How well are physicians doing in terms of professional behaviour? A good way to enquire about this behaviour is to conduct surveys of one’s own undergraduate trainees. These trainees have the opportunity to observe perverse interactions such as belittlement or humiliation, threats of physical harm or discrimination arising from sexual, racial and sexual orientation sources. Recent surveys of graduating classes in our own and other schools show that these types of behaviour are observed in the health care environment and include behaviours arising from clinical faculty, nurses, residents and patients themselves. The surprising observation is that the leading numbers of perceived concerns arise from clinical faculty themselves (not necessarily surgeons!). Some forms of unprofessional behaviour may be subtle, such as instances of unintended disrespect for the judgments of peers, breaches of confidentiality and dishonesty in the disclosure of adverse events. A prime example is the electronic mail communication that criticizes another’s actions and often invites a chain of equally unprofessional responses — a practice that has likely received stern warnings from medical advisory committees in many hospitals!

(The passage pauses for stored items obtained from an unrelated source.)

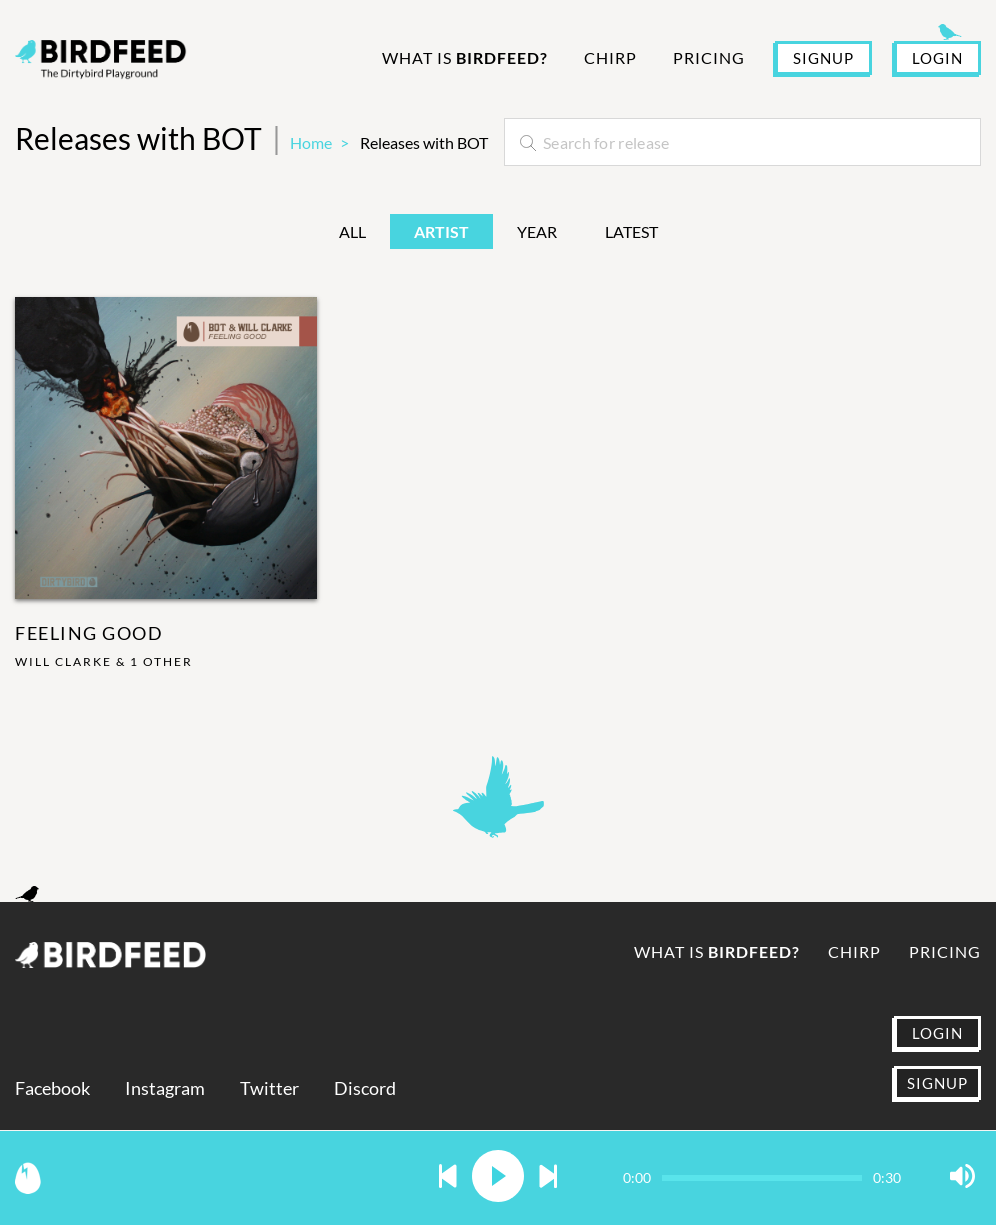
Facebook (52, 1088)
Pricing (709, 57)
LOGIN (937, 58)
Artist (441, 231)
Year (537, 231)
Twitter (269, 1088)
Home (311, 142)
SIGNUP (823, 58)
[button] (448, 1177)
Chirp (610, 57)
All (352, 231)
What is (465, 57)
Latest (631, 231)
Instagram (165, 1088)
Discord (365, 1088)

What are the rights and responsibilities of learners and surgeons? Learners have the right to be challenged to learn with freedom from abuse, harassment or humiliation. They also have the right to fair, respectful and objective evaluations. At the same time, learners have the responsibility to behave as professionally as their instructors. Faculty surgeons have an essential responsibility to model professional behaviour. They should challenge trainees without abuse and humiliation and respect personal boundaries. As role models, it is essential that faculty surgeons avoid discrediting the reputation of peers and other health professionals. An example of such negative role modelling is the highly critical rounds that disparage care provided at “St. Elsewhere,” particularly when all the local factors that lead to decisions at another site are unknown. These types of interactions need to be identified and resisted by experienced opinion leaders in our departments.